The problem
Where a line of the records contains the word "были", show that line.
---------- Recorded data ----------
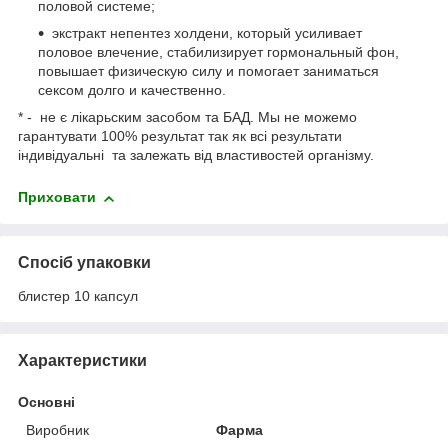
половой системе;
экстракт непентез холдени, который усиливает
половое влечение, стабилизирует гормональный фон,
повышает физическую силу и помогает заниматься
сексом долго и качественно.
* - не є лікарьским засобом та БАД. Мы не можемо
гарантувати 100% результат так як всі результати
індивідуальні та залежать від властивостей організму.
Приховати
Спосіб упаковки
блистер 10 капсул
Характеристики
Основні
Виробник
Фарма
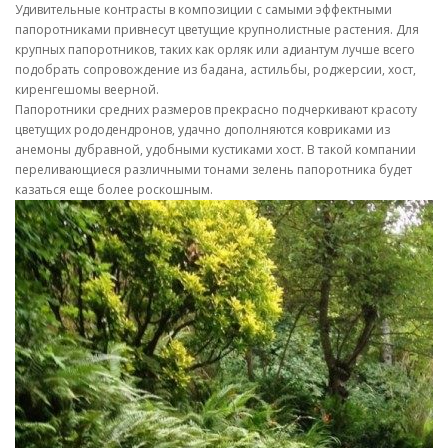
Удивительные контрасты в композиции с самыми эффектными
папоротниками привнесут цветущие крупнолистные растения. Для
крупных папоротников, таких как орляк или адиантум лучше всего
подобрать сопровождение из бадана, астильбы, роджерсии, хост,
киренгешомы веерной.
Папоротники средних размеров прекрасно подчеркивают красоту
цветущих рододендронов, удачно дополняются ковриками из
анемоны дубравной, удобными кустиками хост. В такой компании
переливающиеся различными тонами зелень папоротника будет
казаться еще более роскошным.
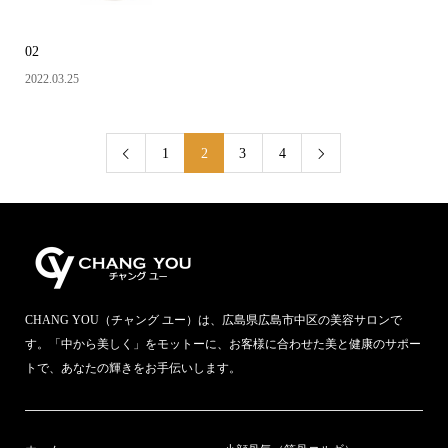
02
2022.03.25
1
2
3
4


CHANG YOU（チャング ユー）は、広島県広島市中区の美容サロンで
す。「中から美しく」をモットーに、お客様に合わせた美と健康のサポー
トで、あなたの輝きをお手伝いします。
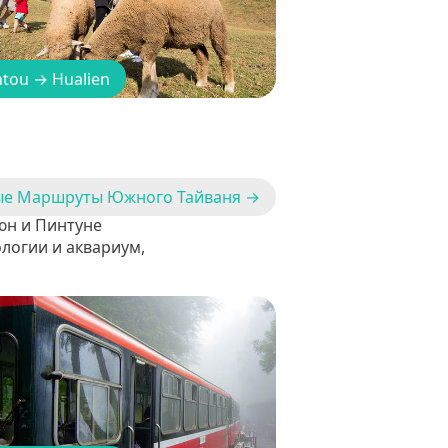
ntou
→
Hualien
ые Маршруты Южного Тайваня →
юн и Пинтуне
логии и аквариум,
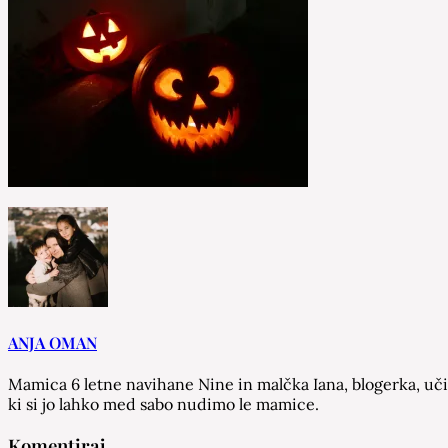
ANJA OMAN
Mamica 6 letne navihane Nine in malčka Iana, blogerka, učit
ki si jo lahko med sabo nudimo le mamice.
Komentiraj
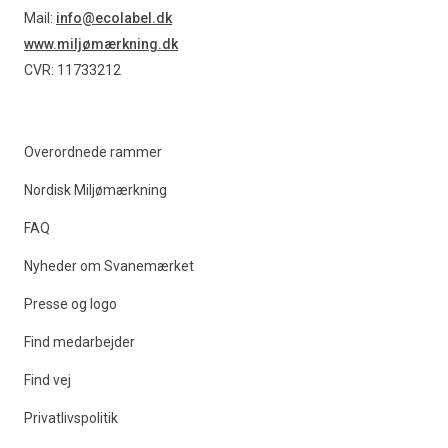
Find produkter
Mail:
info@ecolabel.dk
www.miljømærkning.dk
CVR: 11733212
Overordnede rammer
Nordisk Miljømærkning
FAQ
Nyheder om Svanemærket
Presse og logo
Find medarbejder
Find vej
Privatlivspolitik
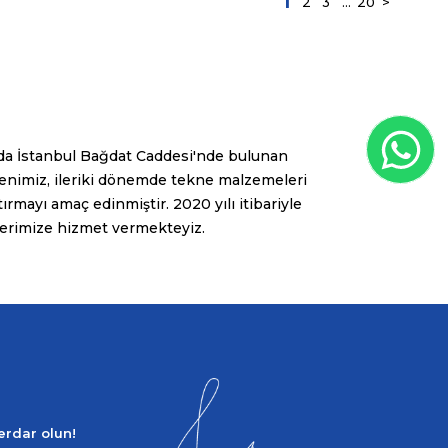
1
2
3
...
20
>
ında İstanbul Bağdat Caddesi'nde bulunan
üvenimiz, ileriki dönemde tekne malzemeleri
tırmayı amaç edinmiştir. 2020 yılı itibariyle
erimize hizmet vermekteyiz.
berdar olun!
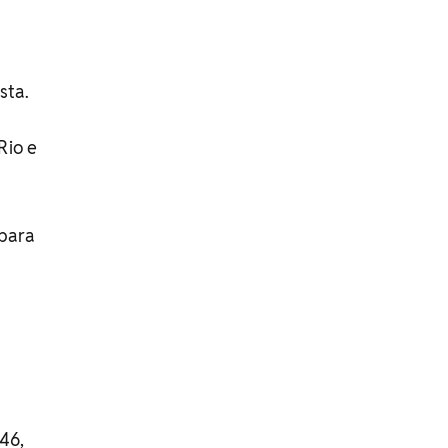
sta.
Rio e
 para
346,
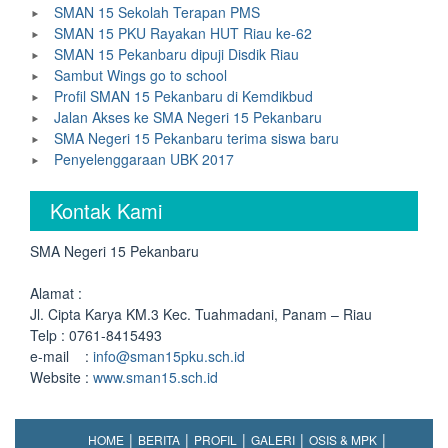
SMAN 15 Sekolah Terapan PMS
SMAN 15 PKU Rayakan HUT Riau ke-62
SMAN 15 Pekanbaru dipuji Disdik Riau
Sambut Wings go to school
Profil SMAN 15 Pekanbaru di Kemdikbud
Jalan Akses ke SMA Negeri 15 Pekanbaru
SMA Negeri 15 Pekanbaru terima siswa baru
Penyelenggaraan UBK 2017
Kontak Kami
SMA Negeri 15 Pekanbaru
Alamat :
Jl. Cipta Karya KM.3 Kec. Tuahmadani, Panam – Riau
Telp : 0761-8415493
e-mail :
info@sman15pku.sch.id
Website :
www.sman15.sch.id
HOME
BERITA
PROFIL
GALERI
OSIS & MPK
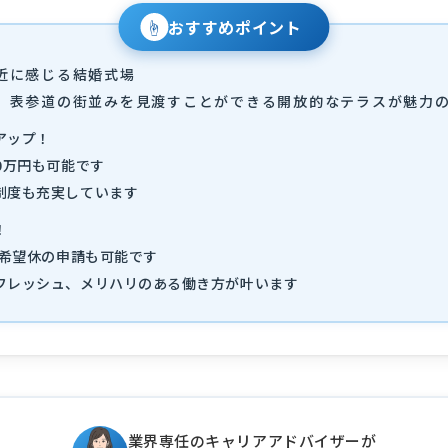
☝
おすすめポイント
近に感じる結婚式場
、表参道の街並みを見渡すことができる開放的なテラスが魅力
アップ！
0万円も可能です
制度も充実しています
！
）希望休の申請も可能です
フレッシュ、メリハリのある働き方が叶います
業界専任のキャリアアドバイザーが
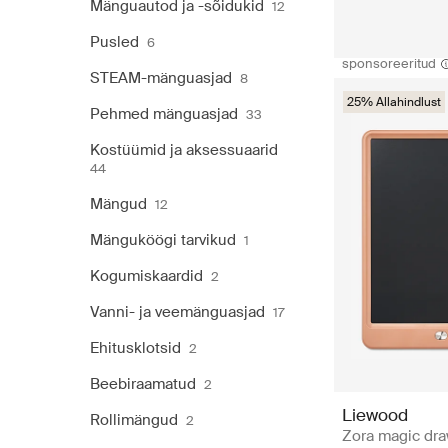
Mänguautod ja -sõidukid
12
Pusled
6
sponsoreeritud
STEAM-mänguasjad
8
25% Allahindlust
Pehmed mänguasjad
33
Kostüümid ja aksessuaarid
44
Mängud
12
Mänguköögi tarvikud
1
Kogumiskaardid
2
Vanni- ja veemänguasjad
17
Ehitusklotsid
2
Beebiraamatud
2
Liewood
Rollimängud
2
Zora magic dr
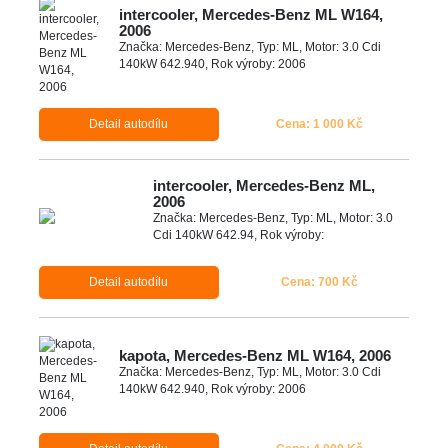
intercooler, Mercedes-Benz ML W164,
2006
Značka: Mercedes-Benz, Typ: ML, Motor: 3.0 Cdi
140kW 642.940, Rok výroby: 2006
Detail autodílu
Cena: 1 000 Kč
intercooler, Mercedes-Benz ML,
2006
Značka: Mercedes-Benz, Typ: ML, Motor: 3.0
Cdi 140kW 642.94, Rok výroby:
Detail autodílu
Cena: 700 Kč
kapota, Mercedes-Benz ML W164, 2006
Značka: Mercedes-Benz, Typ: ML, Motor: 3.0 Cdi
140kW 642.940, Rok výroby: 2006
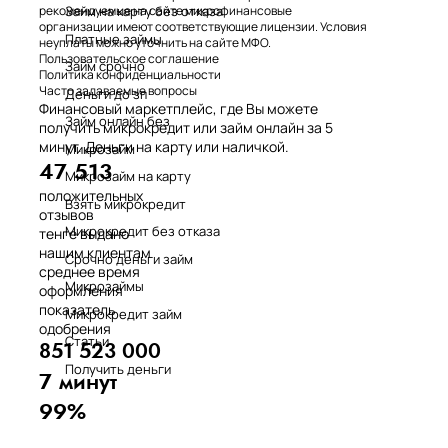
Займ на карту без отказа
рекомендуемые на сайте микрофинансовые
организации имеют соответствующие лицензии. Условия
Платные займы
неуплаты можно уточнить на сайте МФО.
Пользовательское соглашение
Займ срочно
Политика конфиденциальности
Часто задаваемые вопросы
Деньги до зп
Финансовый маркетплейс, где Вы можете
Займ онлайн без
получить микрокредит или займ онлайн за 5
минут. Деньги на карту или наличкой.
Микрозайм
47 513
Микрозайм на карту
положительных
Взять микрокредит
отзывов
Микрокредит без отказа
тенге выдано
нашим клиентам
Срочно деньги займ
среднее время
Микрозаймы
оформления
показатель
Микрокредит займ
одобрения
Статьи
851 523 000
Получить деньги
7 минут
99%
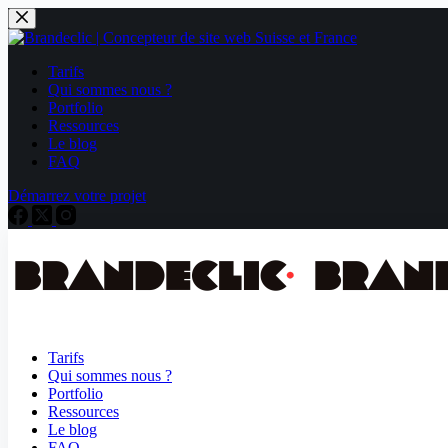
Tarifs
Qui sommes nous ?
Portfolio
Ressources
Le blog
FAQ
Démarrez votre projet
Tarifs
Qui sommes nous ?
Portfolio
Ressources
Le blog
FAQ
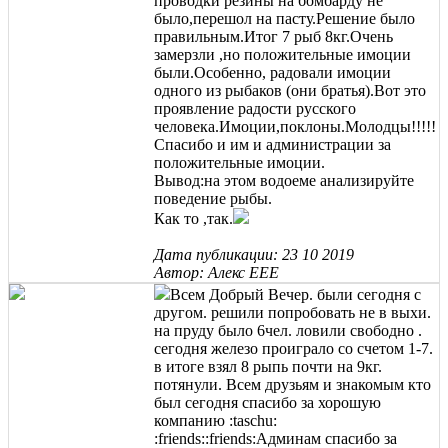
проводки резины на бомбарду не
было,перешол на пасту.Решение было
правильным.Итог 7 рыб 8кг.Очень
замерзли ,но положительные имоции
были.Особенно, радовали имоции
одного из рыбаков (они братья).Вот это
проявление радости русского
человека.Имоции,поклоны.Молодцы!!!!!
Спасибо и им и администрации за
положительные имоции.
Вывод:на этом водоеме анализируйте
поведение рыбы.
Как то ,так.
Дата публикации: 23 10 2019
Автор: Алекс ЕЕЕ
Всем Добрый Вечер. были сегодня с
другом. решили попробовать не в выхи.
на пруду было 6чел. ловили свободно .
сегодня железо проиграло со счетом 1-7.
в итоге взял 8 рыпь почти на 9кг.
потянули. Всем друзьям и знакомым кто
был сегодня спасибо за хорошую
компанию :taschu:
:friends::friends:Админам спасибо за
----------
Answer to the problem
были.Особенно, радовали имоции
Всем Добрый Вечер. были сегодня с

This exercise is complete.